Write out again the lines from the line with "Outline your startup" up to and including the line with "SPEAKING 1 KÈM 1 của", exactly as they stand below, and skip any picture.

- - - -

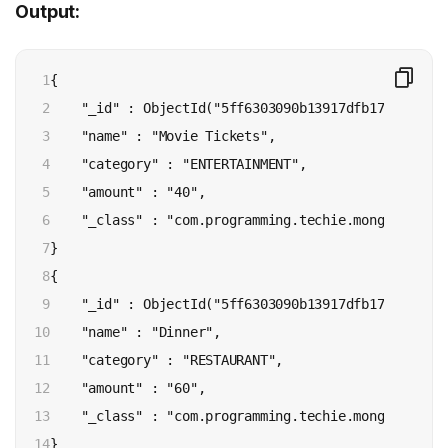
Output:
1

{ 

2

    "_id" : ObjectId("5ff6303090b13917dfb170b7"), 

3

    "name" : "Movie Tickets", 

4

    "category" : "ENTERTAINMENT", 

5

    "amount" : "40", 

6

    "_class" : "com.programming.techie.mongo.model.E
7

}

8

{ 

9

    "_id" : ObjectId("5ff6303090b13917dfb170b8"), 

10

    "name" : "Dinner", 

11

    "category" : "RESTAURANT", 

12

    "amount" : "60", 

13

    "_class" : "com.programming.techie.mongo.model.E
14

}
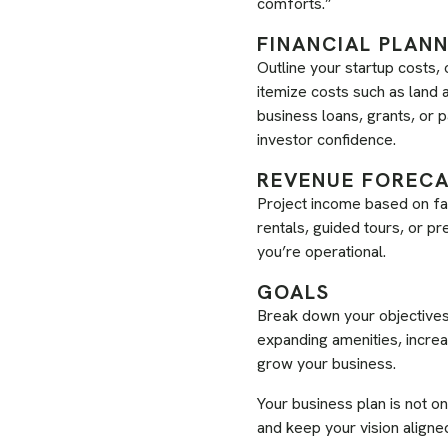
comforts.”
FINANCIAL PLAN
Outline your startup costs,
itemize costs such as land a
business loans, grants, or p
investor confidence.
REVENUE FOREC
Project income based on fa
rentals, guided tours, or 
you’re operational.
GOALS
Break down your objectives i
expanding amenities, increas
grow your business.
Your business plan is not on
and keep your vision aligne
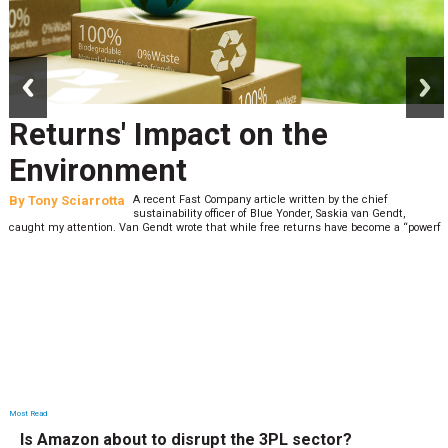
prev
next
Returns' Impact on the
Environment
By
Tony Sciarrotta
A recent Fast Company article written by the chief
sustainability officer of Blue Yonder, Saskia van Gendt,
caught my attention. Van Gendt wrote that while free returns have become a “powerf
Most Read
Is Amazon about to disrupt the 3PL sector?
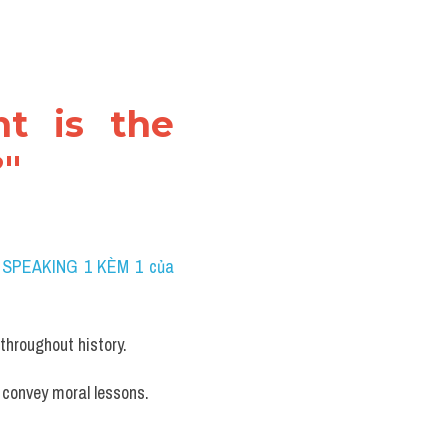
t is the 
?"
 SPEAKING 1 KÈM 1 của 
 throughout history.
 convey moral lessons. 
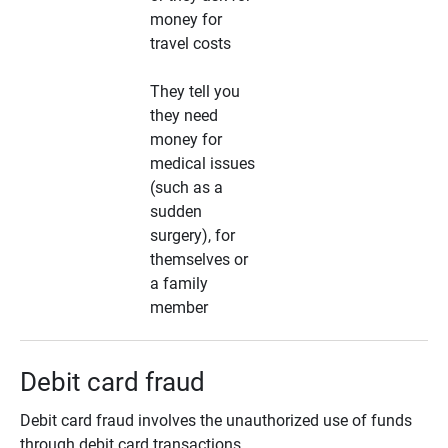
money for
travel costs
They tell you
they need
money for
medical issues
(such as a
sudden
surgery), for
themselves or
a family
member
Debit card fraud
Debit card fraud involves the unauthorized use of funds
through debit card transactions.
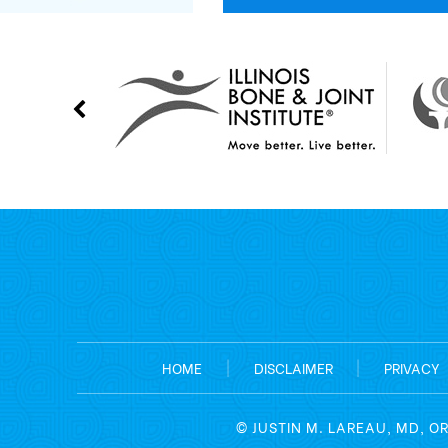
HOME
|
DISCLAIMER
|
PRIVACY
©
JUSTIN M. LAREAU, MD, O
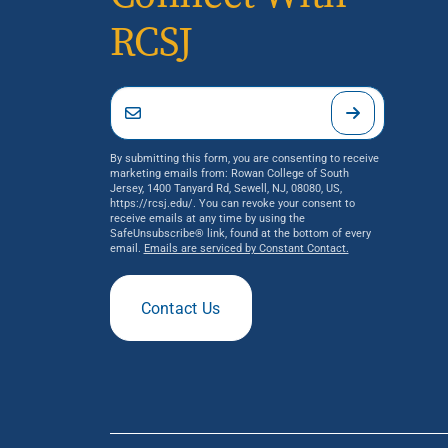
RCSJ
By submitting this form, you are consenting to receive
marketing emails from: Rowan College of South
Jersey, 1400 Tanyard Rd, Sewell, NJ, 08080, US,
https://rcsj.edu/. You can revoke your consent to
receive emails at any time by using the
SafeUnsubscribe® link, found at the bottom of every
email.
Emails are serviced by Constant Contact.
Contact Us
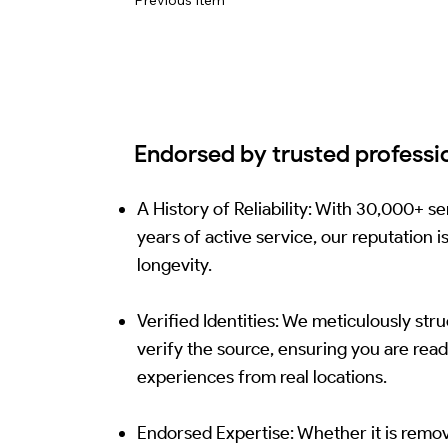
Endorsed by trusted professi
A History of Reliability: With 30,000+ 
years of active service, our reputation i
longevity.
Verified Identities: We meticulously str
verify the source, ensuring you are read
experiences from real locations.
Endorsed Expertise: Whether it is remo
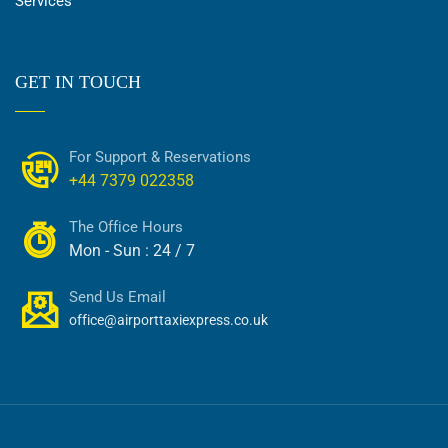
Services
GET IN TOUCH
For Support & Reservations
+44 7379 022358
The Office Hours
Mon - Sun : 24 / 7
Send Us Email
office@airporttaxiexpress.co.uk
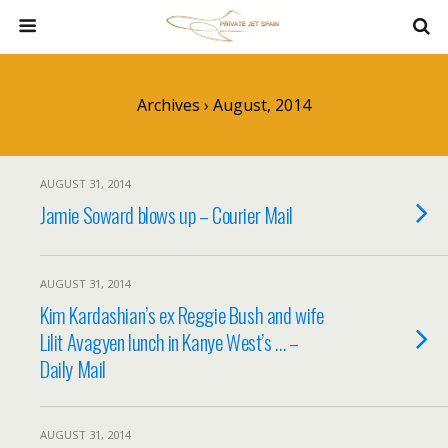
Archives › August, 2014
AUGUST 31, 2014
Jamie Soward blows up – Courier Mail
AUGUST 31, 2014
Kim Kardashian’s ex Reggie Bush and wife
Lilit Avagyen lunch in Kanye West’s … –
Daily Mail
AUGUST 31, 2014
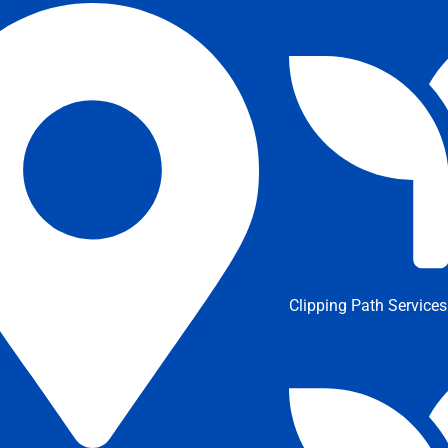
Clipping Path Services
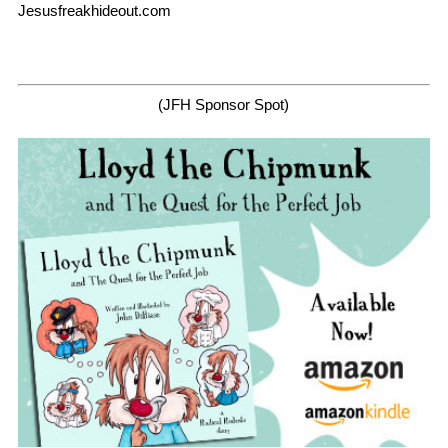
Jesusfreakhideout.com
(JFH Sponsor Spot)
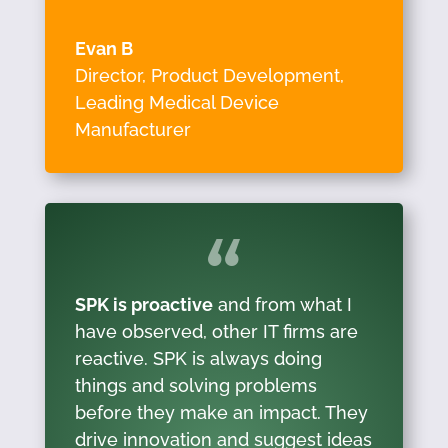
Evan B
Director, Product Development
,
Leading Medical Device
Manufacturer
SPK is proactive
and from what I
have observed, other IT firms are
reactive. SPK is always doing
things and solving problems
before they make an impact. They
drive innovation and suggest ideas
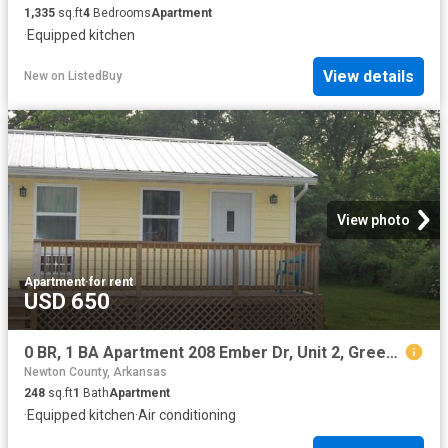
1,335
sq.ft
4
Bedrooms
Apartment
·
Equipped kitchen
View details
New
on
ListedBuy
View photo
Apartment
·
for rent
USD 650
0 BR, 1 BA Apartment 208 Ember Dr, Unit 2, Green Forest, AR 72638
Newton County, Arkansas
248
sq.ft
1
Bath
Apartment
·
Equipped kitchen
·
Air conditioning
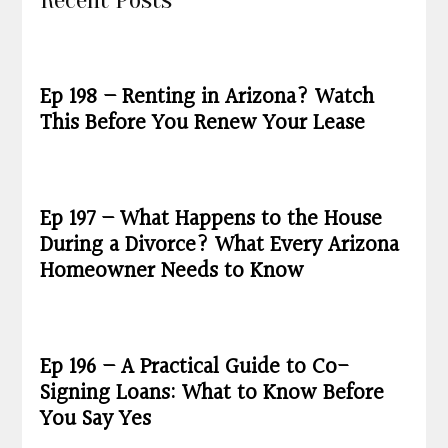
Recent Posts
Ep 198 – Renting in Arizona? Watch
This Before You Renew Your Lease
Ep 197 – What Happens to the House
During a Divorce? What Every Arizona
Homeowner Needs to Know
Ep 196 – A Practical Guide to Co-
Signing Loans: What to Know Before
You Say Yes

- - - -

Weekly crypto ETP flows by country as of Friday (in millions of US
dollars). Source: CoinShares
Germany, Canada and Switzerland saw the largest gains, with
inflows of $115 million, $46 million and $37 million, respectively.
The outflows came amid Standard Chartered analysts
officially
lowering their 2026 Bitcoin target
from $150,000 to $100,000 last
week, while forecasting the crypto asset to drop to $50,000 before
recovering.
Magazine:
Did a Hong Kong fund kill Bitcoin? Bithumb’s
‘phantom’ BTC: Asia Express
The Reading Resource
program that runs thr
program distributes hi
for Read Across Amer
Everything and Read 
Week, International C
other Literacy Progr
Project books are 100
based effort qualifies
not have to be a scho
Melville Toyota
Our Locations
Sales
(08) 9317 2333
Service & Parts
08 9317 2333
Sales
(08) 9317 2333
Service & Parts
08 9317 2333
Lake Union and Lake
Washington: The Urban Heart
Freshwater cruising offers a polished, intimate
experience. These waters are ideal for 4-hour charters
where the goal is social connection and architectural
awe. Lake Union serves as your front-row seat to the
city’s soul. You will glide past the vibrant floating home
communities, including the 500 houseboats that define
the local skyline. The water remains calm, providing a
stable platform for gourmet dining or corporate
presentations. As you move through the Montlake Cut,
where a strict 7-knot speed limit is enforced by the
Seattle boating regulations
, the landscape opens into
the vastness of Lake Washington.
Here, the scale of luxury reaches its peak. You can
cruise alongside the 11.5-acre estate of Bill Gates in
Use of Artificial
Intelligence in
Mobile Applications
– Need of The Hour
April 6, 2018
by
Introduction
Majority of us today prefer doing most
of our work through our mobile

- - - -

_Response to this exercise:_
Outline your startup costs,
itemize costs such as land a
business loans, grants, or p
investor confidence.
REVENUE FOREC
Project income based on fa
rentals, guided tours, or 
you’re operational.
GOALS
Break down your objectives i
expanding amenities, increas
grow your business.
Your business plan is not on
and keep your vision aligne
prev
next
Returns' Impact on the
Environment
By
Tony Sciarrotta
A recent Fast Company article written by the chief
sustainability officer of Blue Yonder, Saskia van Gendt,
caught my attention. Van Gendt wrote that while free returns have become a “powerf
Most Read
Is Amazon about to disrupt the 3PL sector?
t is the 
?"
 SPEAKING 1 KÈM 1 của 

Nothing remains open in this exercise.